I'm starting to think Microsoft kidnapped his wife or something😂
Nah, he makes these so the linux fanboys comment to boost engagement, its pretty smart ngl
Modern Windows 11 and it's stupid Recall feature that screenshots all your stuff every few seconds.
Well that's 188MB to run Windows 11 and the rest to run the crap that comes with it..
When Win 11 first came out, they offered a free "upgrade" to it from Win 10. They also said we could try it for 30 days and revert back to Win 10 if we didn't like it. I tried it for 3 days and was so disgusted that I reverted back to Win 10. That ran fine for a while but then started having "issues", mostly right after the latest update. It became a crap shoot as to which updates would actually work and not cause any additional issues. Finally, I backed up my files, wiped the drive, and reinstalled a fresh version of Win 10. It's been fine ever since and that was over a year ago. Bottom line: Win 11 won't EVER be on any PC I own.
I don’t use windows anymore. Such a relief.
What cloud storage do you use?
Microsoft wouldn't be Microsoft if they quit telling lies!
Another one of those "the sky is blue" posts? Ok, fair enough
Next Challenge: Run Windows 11 from a Floppy Diskette ✋🏻✋🏻
Me running Windows 11 on my Nintendo DSi:
I'm betting that one of the official requirements is "Keep the bloatware."
I installed Linux mint on my laptop, I can run some basic process and games and it wont heat up, fans dont run. Windows 10 (with some debloat) with nothing running on it and it gets warm and fans spool up quick. Windows 11 might melt it haha. Not even that old of a computer.
Personally, I didn't even want 7 or 10, and they keep getting worse.
I tried Windows 11 once. It completely ruined the compression on all my png files, and I do A LOT of pixel art as a hobby.
Windows only needs those ram and CPU specs to run all the surveillance and key logging activity they supply to the NSA. Without that, you could probably run it on an amstrad.
Is there a site where I can safely get an iso of tiny 11?
I've been running Windows 11 without TPM or Safe Boot, so they lied about that too
It works in safe mode, so it doesn't count
Windows 11 needs the 4 GB of RAM for all of the antivirus software that loads under their security house of cards... and for all of the spyware that Microsoft added on top.
Microsoft always lying to you 😂
Windows 11's existence is already a lie, remember when they said that Windows 10 was the last windows ever and they would just keep updating that version?

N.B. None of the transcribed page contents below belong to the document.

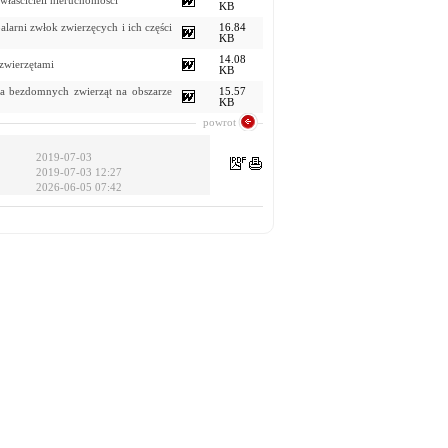
właścicieli nieruchomości
KB
larni zwłok zwierzęcych i ich części
16.84
KB
14.08
zwierzętami
KB
la bezdomnych zwierząt na obszarze
15.57
KB
powrot
2019-07-03
2019-07-03 12:27
2026-06-05 07:42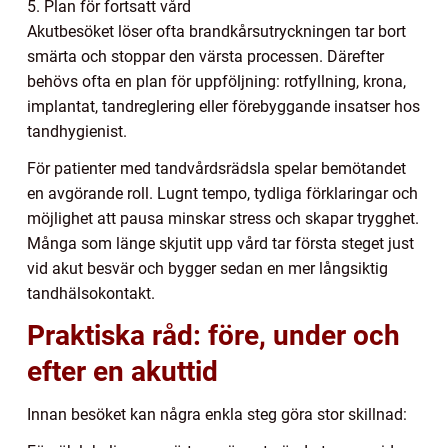
5. Plan för fortsatt vård
Akutbesöket löser ofta brandkårsutryckningen tar bort
smärta och stoppar den värsta processen. Därefter
behövs ofta en plan för uppföljning: rotfyllning, krona,
implantat, tandreglering eller förebyggande insatser hos
tandhygienist.
För patienter med tandvårdsrädsla spelar bemötandet
en avgörande roll. Lugnt tempo, tydliga förklaringar och
möjlighet att pausa minskar stress och skapar trygghet.
Många som länge skjutit upp vård tar första steget just
vid akut besvär och bygger sedan en mer långsiktig
tandhälsokontakt.
Praktiska råd: före, under och
efter en akuttid
Innan besöket kan några enkla steg göra stor skillnad: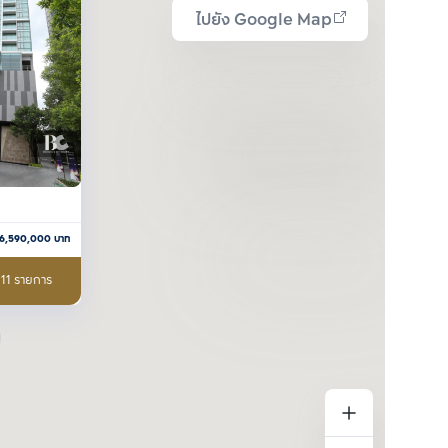
ไปยัง Google Map
6,590,000
บาท
 11 รายการ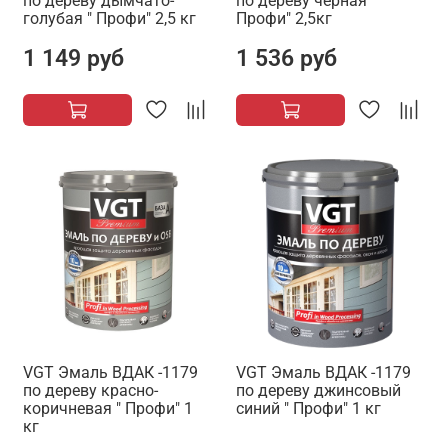
по дереву дымчато-
по дереву черная "
голубая " Профи" 2,5 кг
Профи" 2,5кг
1 149 руб
1 536 руб
VGT Эмаль ВДАК -1179
VGT Эмаль ВДАК -1179
по дереву красно-
по дереву джинсовый
коричневая " Профи" 1
синий " Профи" 1 кг
кг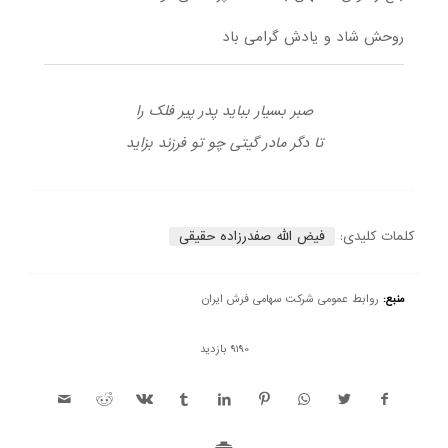
روحش شاد و یادش گرامی باد
صبر بسیار بباید پدر پیر فلک را
تا دگر مادر گیتی چو تو فرزند بزاید
کلمات کلیدی:
فیض الله صفدرزاده حقیقی
منبع:
روابط عمومی شرکت سهامی فرش ایران
9190 بازدید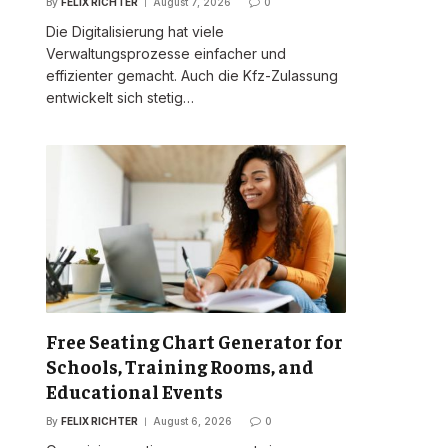
By
FELIX RICHTER
August 7, 2026
0
Die Digitalisierung hat viele
Verwaltungsprozesse einfacher und
effizienter gemacht. Auch die Kfz-Zulassung
entwickelt sich stetig…
Free Seating Chart Generator for
Schools, Training Rooms, and
Educational Events
By
FELIX RICHTER
August 6, 2026
0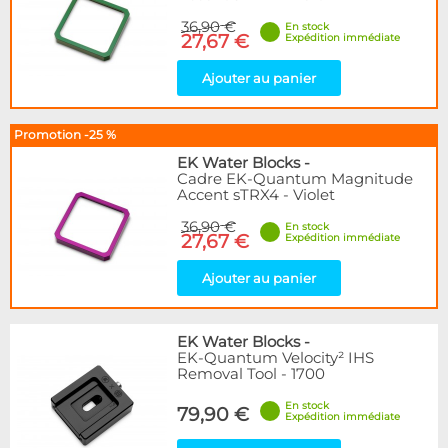
36,90 €
En stock
27,67 €
Expédition immédiate
Ajouter au panier
Promotion -25 %
EK Water Blocks
-
Cadre EK-Quantum Magnitude
Accent sTRX4 - Violet
36,90 €
En stock
27,67 €
Expédition immédiate
Ajouter au panier
EK Water Blocks
-
EK-Quantum Velocity² IHS
Removal Tool - 1700
En stock
79,90 €
Expédition immédiate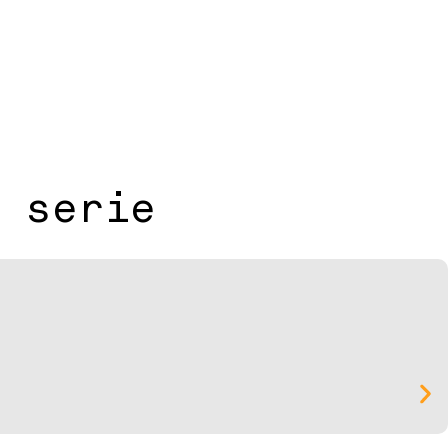
 serie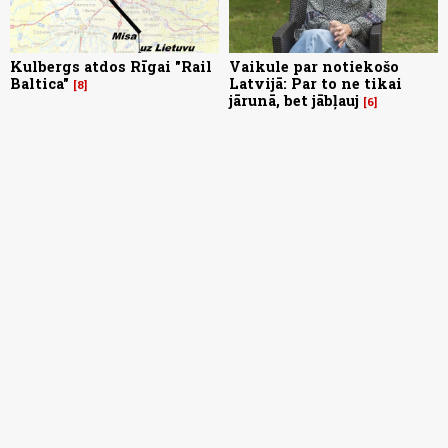
Kulbergs atdos Rīgai "Rail
Vaikule par notiekošo
Baltica"
Latvijā: Par to ne tikai
8
jārunā, bet jābļauj
6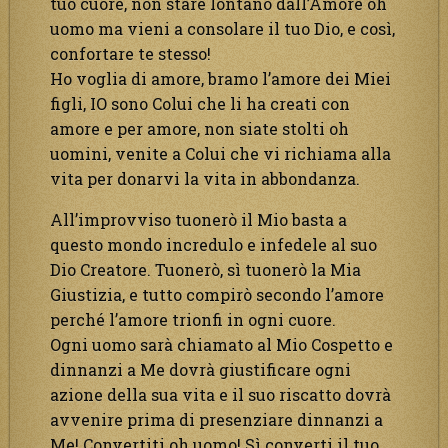
tuo cuore, non stare lontano dall’Amore oh
uomo ma vieni a consolare il tuo Dio, e così,
confortare te stesso!
Ho voglia di amore, bramo l’amore dei Miei
figli, IO sono Colui che li ha creati con
amore e per amore, non siate stolti oh
uomini, venite a Colui che vi richiama alla
vita per donarvi la vita in abbondanza.
All’improvviso tuonerò il Mio basta a
questo mondo incredulo e infedele al suo
Dio Creatore. Tuonerò, sì tuonerò la Mia
Giustizia, e tutto compirò secondo l’amore
perché l’amore trionfi in ogni cuore.
Ogni uomo sarà chiamato al Mio Cospetto e
dinnanzi a Me dovrà giustificare ogni
azione della sua vita e il suo riscatto dovrà
avvenire prima di presenziare dinnanzi a
Me! Convertiti oh uomo! Sì converti il tuo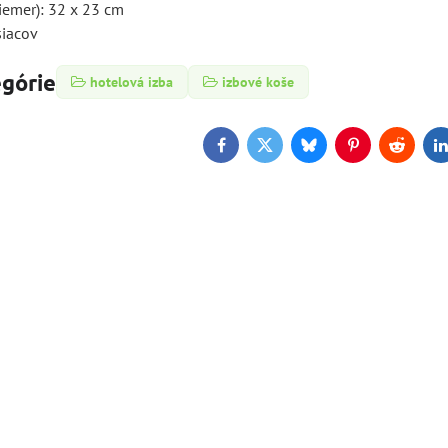
riemer): 32 x 23 cm
siacov
egórie
hotelová izba
izbové koše
Facebook
Twitter
Bluesky
Pinterest
Reddit
L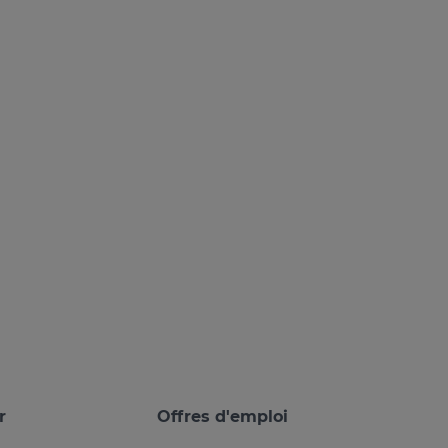
r
Offres d'emploi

or just go to Linux OS instead of Windows 11 the people needs to get away from Windows and prove to them the people will not take this shit anymore.
when SteamOS is available to the public with easy access... we're going to see a lot of people move away from Windows, I expect.
@@shrykobut Linux doesn’t have Roblox
@ most people don't play roblox, statistically speaking. Also, Roblox has mainly a younger audience, who wouldn't be switching OSes, generally, either.
@palmberry5576 There's a client called Sober that works as a wrapper for the android version of Roblox. Works just fine.
@@shryko I don't know why people are so obsessed with "SteamOS", it's meant for their steamdecks in particular and not wide distribution. Just go with Bazzite instead.
Just use Ghost Spectre so you can turn BACK features you might need (missing Notepad and Calculator is not fun).